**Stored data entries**
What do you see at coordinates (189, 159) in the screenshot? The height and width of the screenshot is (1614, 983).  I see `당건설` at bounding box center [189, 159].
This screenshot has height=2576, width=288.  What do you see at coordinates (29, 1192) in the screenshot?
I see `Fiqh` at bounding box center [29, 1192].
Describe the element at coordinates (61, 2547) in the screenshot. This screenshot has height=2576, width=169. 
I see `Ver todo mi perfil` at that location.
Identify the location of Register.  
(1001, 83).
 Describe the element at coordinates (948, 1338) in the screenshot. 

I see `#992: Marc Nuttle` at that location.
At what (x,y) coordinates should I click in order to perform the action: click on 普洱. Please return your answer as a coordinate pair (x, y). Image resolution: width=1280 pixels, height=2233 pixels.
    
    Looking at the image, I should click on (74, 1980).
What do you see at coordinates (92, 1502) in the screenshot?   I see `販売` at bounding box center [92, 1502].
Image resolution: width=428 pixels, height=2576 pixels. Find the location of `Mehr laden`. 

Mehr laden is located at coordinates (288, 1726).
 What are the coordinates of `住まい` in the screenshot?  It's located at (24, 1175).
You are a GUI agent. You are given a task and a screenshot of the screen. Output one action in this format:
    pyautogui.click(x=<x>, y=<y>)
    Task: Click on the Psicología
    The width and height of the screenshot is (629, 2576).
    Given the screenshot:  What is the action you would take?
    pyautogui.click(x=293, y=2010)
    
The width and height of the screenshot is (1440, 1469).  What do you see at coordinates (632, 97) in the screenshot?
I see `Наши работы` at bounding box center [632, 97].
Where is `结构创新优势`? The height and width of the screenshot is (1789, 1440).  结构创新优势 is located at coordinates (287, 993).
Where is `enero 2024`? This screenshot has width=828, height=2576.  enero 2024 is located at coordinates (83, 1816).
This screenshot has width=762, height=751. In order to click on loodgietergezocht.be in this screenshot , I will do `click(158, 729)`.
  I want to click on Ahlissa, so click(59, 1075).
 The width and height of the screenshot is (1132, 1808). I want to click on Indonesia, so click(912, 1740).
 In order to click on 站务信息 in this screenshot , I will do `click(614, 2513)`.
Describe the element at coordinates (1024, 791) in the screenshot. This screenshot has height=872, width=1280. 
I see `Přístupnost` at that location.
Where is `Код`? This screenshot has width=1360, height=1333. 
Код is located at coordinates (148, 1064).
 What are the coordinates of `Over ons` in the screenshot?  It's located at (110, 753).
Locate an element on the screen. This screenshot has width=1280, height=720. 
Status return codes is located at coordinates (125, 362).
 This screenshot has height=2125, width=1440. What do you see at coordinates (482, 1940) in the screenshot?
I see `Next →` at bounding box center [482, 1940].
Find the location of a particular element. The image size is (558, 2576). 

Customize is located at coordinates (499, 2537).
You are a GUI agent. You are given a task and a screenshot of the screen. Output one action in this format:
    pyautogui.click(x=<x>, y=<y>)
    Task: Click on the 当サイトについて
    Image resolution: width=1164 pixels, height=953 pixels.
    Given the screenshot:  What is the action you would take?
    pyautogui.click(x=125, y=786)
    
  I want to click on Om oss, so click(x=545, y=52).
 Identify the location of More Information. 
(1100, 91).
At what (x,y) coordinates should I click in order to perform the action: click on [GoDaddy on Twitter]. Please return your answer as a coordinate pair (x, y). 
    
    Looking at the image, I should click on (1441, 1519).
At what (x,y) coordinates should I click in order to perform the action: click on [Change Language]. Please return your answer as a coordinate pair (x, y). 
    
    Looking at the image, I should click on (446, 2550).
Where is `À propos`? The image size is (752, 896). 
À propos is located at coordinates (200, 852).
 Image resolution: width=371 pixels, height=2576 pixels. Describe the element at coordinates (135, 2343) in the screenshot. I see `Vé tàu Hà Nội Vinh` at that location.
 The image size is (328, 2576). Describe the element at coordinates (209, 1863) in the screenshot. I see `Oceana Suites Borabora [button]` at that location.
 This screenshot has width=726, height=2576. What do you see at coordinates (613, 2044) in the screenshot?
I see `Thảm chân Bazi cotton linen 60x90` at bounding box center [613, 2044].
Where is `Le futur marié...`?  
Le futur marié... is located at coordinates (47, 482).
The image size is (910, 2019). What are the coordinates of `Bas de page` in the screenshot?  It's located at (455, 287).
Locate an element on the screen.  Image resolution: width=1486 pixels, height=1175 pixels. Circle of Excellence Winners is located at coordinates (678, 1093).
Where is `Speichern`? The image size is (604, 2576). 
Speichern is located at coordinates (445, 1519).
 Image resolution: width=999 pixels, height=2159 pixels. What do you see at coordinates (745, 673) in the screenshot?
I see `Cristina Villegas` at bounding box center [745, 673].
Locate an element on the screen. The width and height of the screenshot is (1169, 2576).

**EXERCISE OBJECTIVE**
Exact retyping is required: the line with "is (604, 2576)." through the end of the data, both ends included, and no other line.

**EXERCISE RESULT**
Where is `Speichern`? The image size is (604, 2576). 
Speichern is located at coordinates (445, 1519).
 Image resolution: width=999 pixels, height=2159 pixels. What do you see at coordinates (745, 673) in the screenshot?
I see `Cristina Villegas` at bounding box center [745, 673].
Locate an element on the screen. The width and height of the screenshot is (1169, 2576).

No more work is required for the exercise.